CLIP semantic image search

deepset-ai / haystack

AI orchestration framework to build customizable, production-ready LLM applications. Connect components (models, vector DBs, file converters) to pipelines or agents that can interact with your data. With advanced retrieval methods, it's best suited for building RAG, question answering, semantic search or conversational agent chatbots.

https://haystack.deepset.ai

Apache License 2.0

17.73k stars 1.92k forks source link

CLIP semantic image search #1058

Closed flozi00 closed 1 year ago

flozi00 commented 3 years ago

Is your feature request related to a problem? Please describe. No, it would be just cool

Describe the solution you'd like Indexing and searching for images by text

Describe alternatives you've considered Jina already does, but since CLIP is in latest huggingface release it would be cool have it here too

Additional context I did some runs locally with my own photos and the results were amazing. Describing images instead of just keywords improves the performance masively, event special query working fine

But the biggest question I have is if you want to have vision data in this framework or not ?

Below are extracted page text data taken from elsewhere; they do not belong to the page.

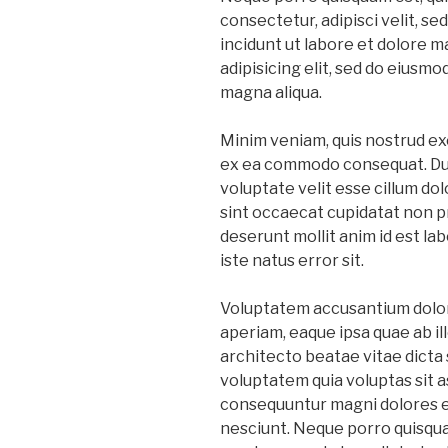
consectetur, adipisci velit, 
incidunt ut labore et dolore 
adipisicing elit, sed do eiusm
magna aliqua.
Minim veniam, quis nostrud exer
ex ea commodo consequat. Duis
voluptate velit esse cillum dol
sint occaecat cupidatat non pro
deserunt mollit anim id est la
iste natus error sit.
Voluptatem accusantium dolo
aperiam, eaque ipsa quae ab ill
architecto beatae vitae dict
voluptatem quia voluptas sit as
consequuntur magni dolores e
nesciunt. Neque porro quisquam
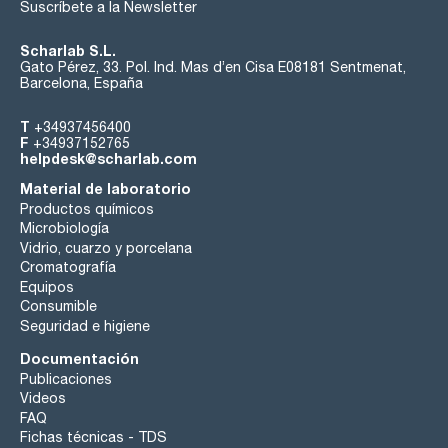
Suscríbete a la Newsletter
Scharlab S.L.
Gato Pérez, 33. Pol. Ind. Mas d’en Cisa E08181 Sentmenat,
Barcelona, España
T
+34937456400
F
+34937152765
helpdesk@scharlab.com
Material de laboratorio
Productos químicos
Microbiología
Vidrio, cuarzo y porcelana
Cromatografía
Equipos
Consumible
Seguridad e higiene
Documentación
Publicaciones
Videos
FAQ
Fichas técnicas - TDS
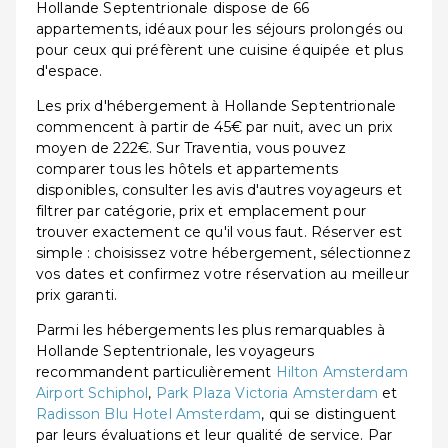
Hollande Septentrionale dispose de 66
appartements, idéaux pour les séjours prolongés ou
pour ceux qui préfèrent une cuisine équipée et plus
d'espace.
Les prix d'hébergement à Hollande Septentrionale
commencent à partir de 45€ par nuit, avec un prix
moyen de 222€. Sur Traventia, vous pouvez
comparer tous les hôtels et appartements
disponibles, consulter les avis d'autres voyageurs et
filtrer par catégorie, prix et emplacement pour
trouver exactement ce qu'il vous faut. Réserver est
simple : choisissez votre hébergement, sélectionnez
vos dates et confirmez votre réservation au meilleur
prix garanti.
Parmi les hébergements les plus remarquables à
Hollande Septentrionale, les voyageurs
recommandent particulièrement
Hilton Amsterdam
Airport Schiphol
,
Park Plaza Victoria Amsterdam
et
Radisson Blu Hotel Amsterdam
, qui se distinguent
par leurs évaluations et leur qualité de service. Par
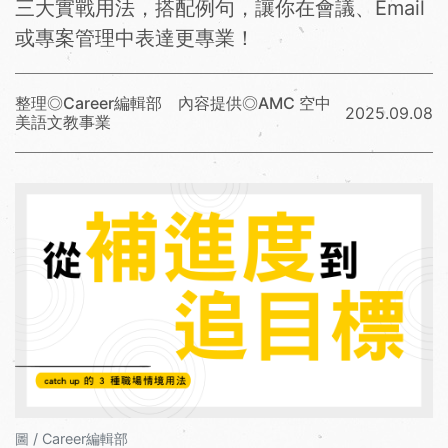
三大實戰用法，搭配例句，讓你在會議、Email
或專案管理中表達更專業！
整理◎Career編輯部 內容提供◎AMC 空中
2025.09.08
美語文教事業
圖 / Career編輯部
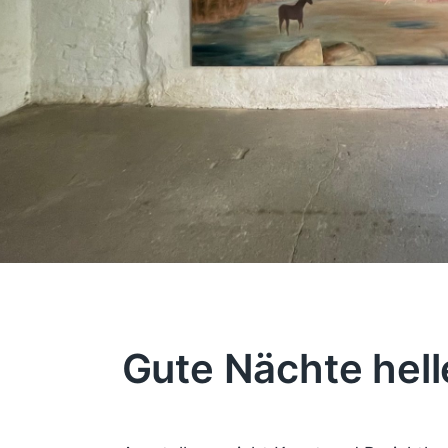
Gute Nächte hel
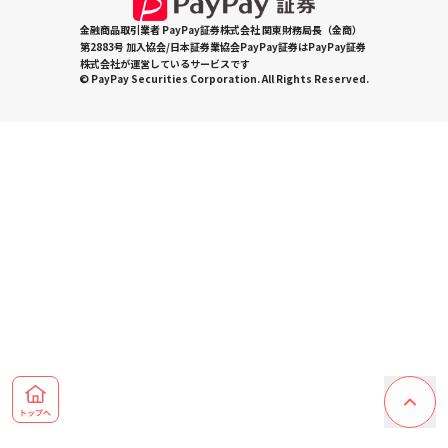
金融商品取引業者 PayPay証券株式会社 関東財務局長（金商）
第2883号 加入協会/日本証券業協会PayPay証券はPayPay証券
株式会社が運営しているサービスです
© PayPay Securities Corporation. All Rights Reserved.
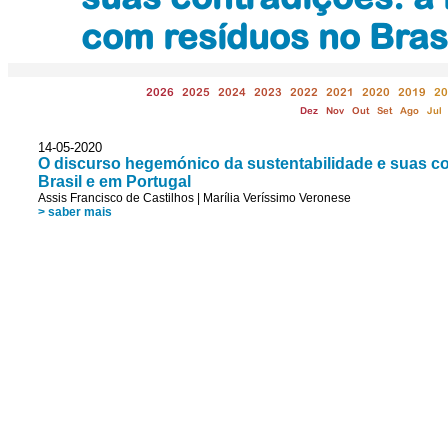
com resíduos no Brasi
2026
2025
2024
2023
2022
2021
2020
2019
20
Dez
Nov
Out
Set
Ago
Jul
14-05-2020
O discurso hegemónico da sustentabilidade e suas con
Brasil e em Portugal
Assis Francisco de Castilhos
|
Marília Veríssimo Veronese
> saber mais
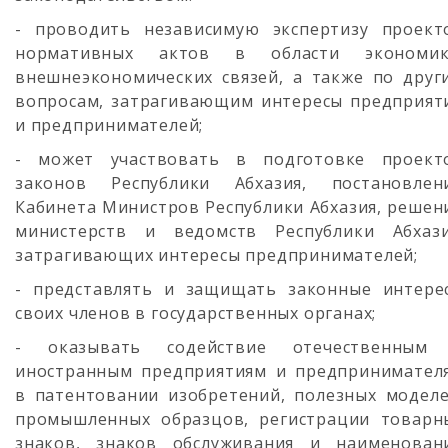
- проводить независимую экспертизу проект
нормативных актов в области экономик
внешнеэкономических связей, а также по друг
вопросам, затрагивающим интересы предприят
и предпринимателей;
- может участвовать в подготовке проект
законов Республики Абхазия, постановлен
Кабинета Министров Республики Абхазия, решен
министерств и ведомств Республики Абхази
затрагивающих интересы предпринимателей;
- представлять и защищать законные интере
своих членов в государственных органах;
- оказывать содействие отечественным
иностранным предприятиям и предпринимател
в патентовании изобретений, полезных моделе
промышленных образцов, регистрации товарн
знаков, знаков обслуживания и наименован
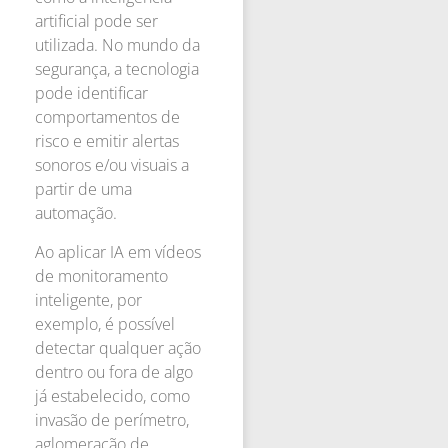
artificial pode ser
utilizada. No mundo da
segurança, a tecnologia
pode identificar
comportamentos de
risco e emitir alertas
sonoros e/ou visuais a
partir de uma
automação.
Ao aplicar IA em vídeos
de monitoramento
inteligente, por
exemplo, é possível
detectar qualquer ação
dentro ou fora de algo
já estabelecido, como
invasão de perímetro,
aglomeração de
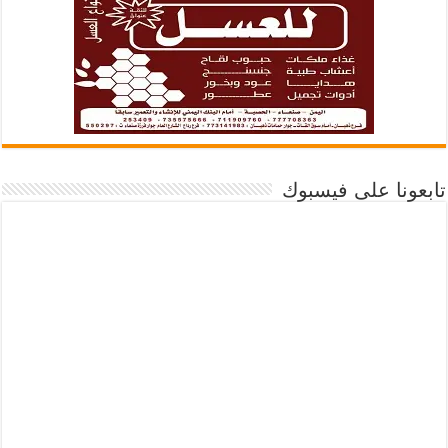
تابعونا على فيسبوك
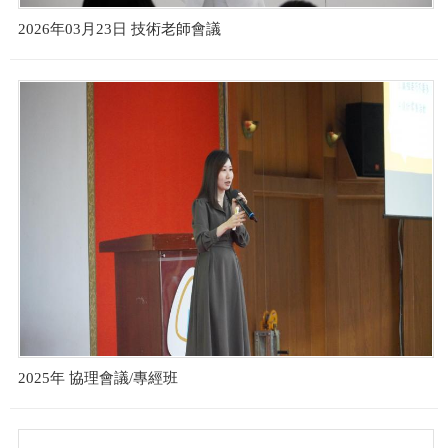
2026年03月23日 技術老師會議
2025年 協理會議/專經班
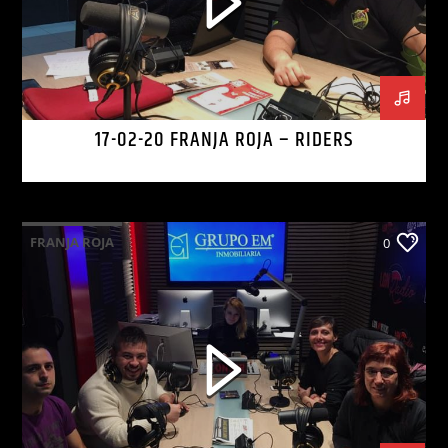
17-02-20 FRANJA ROJA – RIDERS
FRANJA ROJA
0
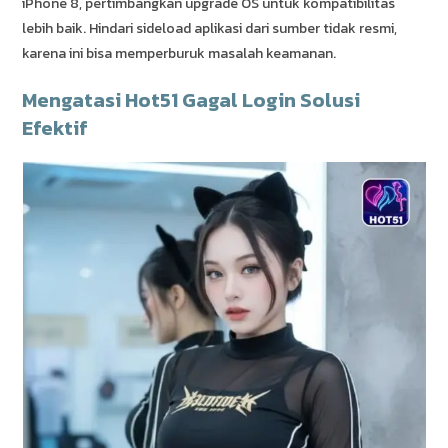
iPhone 8, pertimbangkan upgrade OS untuk kompatibilitas
lebih baik. Hindari sideload aplikasi dari sumber tidak resmi,
karena ini bisa memperburuk masalah keamanan.
Mengatasi Hot51 Gagal Login Solusi
Efektif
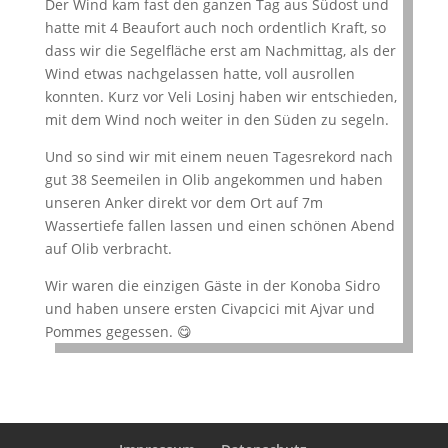
Der Wind kam fast den ganzen Tag aus Südost und
hatte mit 4 Beaufort auch noch ordentlich Kraft, so
dass wir die Segelfläche erst am Nachmittag, als der
Wind etwas nachgelassen hatte, voll ausrollen
konnten. Kurz vor Veli Losinj haben wir entschieden,
mit dem Wind noch weiter in den Süden zu segeln.
Und so sind wir mit einem neuen Tagesrekord nach
gut 38 Seemeilen in Olib angekommen und haben
unseren Anker direkt vor dem Ort auf 7m
Wassertiefe fallen lassen und einen schönen Abend
auf Olib verbracht.
Wir waren die einzigen Gäste in der Konoba Sidro
und haben unsere ersten Civapcici mit Ajvar und
Pommes gegessen. 😋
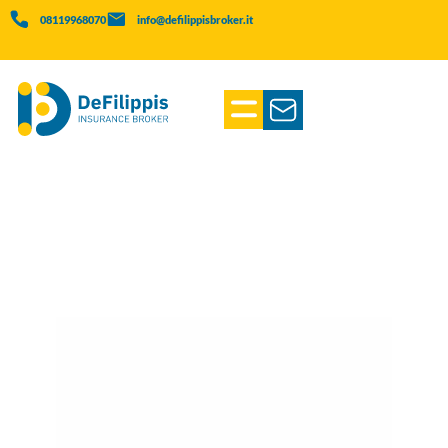
08119968070
info@defilippisbroker.it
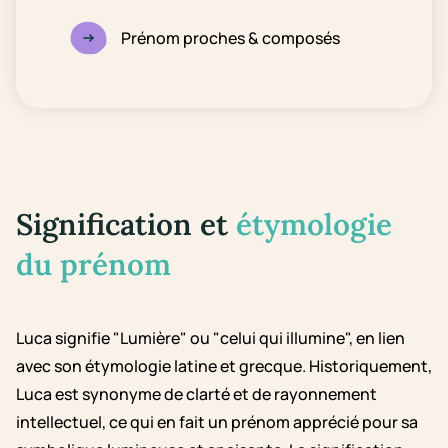
Prénom proches & composés
Signification et
étymologie
du prénom
Luca signifie "Lumière" ou "celui qui illumine", en lien
avec son étymologie latine et grecque. Historiquement,
Luca est synonyme de clarté et de rayonnement
intellectuel, ce qui en fait un prénom apprécié pour sa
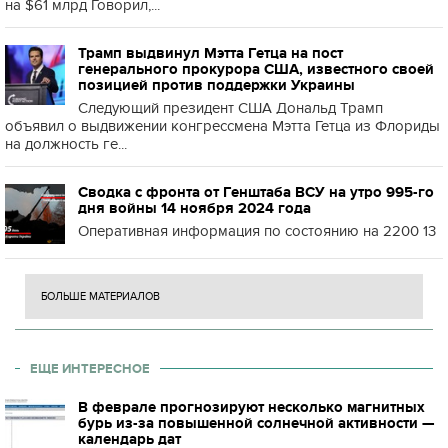
на $61 млрд Говорил,...
Трамп выдвинул Мэтта Гетца на пост
генерального прокурора США, известного своей
позицией против поддержки Украины
Следующий президент США Дональд Трамп
объявил о выдвижении конгрессмена Мэтта Гетца из Флориды
на должность ге...
Сводка с фронта от Генштаба ВСУ на утро 995-го
дня войны 14 ноября 2024 года
Оперативная информация по состоянию на 2200 13
БОЛЬШЕ МАТЕРИАЛОВ
ЕЩЕ ИНТЕРЕСНОЕ
В феврале прогнозируют несколько магнитных
бурь из-за повышенной солнечной активности —
календарь дат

lalitpagaria commented 3 years ago

@flozi00 nice suggestion. I also wanted to suggest the same. It is nice to support image documents which will suite VQA, Image search and other use cases.

Fews concerns I have are -

Breaking changes in existing framework where 'text' is hard-coded ie in Document class and other places
Long term support to maintain these features and without active volunteers, deepset will find difficult to maintain these community sponsored features

Overall it is nice to have it in haystack in my view but adding it will require good design discussion and proper long term planning. Frequent breaking changes will not be good. Also I see deepset already have handful and they would need active support from the community.

I see lot of good suggestions from the community, so how about having experimental feature stream to have a playground for these features and graduate matured features to mainline?

@Timoeller @tholor @PiffPaffM

tholor commented 3 years ago

It's pretty clear to me that we will eventually add other data types to Haystack. The vision here is really to build natural language interfaces to all kinds of data. This includes texts, images, tables, databases, logs ...

However, we want to nail the text case first and optimize it really end-to-end instead of allowing 5 formats with "50% solutions". TableQA is probably one of the bigger next additions and we are actively working on it right now. So long-story short, VQA is nothing that we will work on in the next weeks for sure, but it's on the longterm roadmap.

@lalitpagaria what do you mean with experimental stream? A separate branch here in the repo?

lalitpagaria commented 3 years ago

@tholor I am align with the vision. My only concern is prioritization. Hence suggested if we have process around it. In my view these are two most time consuming steps and of-course critical: Design Discussion and Code Review. Now able to come up with solution to resolve it.

Regarding experimental stream, I mean separate to have module experimental and branch experimental. Which will daily rebased with master. Any new code like VQA, CLIP which is not part of current roadmap or plan will go there. It will have nightly release. So people can contribute there which will have less stringent code review and design process. And once every month or quarter these can be bring to mainline based on user's feedback and roadmap (of course it will go through design discussion and code review). This is just my suggestion, I am open for other idea as well.

INF800 commented 3 years ago

Is your feature request related to a problem? Please describe. No, it would be just cool

Describe the solution you'd like Indexing and searching for images by text

Describe alternatives you've considered Jina already does, but since CLIP is in latest huggingface release it would be cool have it here too

Additional context I did some runs locally with my own photos and the results were amazing. Describing images instead of just keywords improves the performance masively, event special query working fine

But the biggest question I have is if you want to have vision data in this framework or not ?

Can you please share reference link for the one you've tried. I'd like to see results as well.

Thanks, Rakesh.

anakin87 commented 1 year ago

CLIP support was implemented by @ZanSara in #2418.

I think that this issue can be closed now.